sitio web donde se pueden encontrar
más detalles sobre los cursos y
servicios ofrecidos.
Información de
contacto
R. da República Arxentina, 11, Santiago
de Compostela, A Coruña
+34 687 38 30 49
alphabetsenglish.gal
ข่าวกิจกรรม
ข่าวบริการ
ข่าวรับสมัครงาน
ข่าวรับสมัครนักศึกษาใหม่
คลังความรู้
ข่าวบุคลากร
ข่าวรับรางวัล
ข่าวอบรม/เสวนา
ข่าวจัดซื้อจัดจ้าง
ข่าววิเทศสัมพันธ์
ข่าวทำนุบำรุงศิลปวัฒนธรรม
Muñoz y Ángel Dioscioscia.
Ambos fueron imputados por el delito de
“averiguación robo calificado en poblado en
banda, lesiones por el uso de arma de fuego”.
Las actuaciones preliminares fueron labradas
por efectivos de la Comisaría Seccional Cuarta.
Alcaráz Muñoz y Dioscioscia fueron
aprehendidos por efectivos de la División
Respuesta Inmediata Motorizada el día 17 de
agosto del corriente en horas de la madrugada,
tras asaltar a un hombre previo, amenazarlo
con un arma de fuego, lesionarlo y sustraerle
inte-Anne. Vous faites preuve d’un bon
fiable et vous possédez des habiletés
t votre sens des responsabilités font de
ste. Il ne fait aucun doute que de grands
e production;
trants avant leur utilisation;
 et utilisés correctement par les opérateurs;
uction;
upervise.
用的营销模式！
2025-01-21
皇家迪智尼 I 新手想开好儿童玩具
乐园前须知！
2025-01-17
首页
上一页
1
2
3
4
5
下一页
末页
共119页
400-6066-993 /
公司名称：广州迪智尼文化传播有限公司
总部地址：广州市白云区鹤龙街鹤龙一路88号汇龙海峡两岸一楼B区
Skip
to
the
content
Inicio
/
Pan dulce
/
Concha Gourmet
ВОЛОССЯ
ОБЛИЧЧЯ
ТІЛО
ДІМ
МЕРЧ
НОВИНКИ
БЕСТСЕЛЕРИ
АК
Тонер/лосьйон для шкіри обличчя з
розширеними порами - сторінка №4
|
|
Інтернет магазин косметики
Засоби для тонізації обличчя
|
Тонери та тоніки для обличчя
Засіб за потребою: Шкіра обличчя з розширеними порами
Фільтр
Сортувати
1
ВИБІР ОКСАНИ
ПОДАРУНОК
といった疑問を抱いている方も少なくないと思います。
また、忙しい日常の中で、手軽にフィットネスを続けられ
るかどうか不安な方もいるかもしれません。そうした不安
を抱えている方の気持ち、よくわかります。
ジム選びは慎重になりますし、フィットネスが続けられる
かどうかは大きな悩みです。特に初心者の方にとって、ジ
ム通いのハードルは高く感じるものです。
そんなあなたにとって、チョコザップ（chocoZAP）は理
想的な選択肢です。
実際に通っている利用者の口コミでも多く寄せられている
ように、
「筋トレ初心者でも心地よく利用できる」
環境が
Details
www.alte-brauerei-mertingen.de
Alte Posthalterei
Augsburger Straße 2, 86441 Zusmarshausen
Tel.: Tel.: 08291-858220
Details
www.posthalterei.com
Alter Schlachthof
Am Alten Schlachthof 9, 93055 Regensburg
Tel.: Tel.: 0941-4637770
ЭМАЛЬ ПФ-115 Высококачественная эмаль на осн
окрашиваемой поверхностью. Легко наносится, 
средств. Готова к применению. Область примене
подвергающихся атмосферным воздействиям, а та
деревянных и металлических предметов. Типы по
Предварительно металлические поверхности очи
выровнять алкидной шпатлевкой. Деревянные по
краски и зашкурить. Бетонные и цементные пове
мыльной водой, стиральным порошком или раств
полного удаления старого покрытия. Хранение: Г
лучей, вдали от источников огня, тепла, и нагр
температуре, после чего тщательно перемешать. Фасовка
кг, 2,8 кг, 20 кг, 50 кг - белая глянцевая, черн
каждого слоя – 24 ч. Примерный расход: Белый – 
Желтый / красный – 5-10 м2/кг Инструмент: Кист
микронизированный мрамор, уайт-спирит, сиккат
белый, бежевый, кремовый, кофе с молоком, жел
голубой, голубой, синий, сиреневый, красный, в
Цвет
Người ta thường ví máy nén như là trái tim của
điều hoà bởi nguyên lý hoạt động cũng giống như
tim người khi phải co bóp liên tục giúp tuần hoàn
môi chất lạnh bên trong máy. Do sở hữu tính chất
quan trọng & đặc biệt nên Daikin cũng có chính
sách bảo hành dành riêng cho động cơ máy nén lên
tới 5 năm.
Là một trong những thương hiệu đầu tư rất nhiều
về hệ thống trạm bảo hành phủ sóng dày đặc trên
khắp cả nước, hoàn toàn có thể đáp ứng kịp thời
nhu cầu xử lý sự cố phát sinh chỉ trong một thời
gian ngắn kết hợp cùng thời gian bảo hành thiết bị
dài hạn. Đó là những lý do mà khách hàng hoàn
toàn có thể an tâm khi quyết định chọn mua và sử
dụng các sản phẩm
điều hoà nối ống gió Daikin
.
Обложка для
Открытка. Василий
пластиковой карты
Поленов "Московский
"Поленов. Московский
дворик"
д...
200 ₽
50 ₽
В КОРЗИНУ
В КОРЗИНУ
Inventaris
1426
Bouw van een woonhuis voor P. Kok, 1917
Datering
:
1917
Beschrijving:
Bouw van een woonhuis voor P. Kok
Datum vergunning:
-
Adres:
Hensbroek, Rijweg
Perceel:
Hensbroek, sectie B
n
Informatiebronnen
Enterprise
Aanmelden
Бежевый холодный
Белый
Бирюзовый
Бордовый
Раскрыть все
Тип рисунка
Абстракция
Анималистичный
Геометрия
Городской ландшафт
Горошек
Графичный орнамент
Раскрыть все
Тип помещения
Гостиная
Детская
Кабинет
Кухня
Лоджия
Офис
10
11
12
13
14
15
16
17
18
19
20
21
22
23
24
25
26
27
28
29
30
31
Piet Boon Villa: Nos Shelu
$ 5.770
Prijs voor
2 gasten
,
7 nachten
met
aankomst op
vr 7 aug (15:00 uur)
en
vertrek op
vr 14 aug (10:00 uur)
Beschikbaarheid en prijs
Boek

— How to complete this task —
Lines containing the word "порами" must all be returned from the material above.

— Output for this exercise —
розширеними порами - сторінка №4
Засіб за потребою: Шкіра обличчя з розширеними порами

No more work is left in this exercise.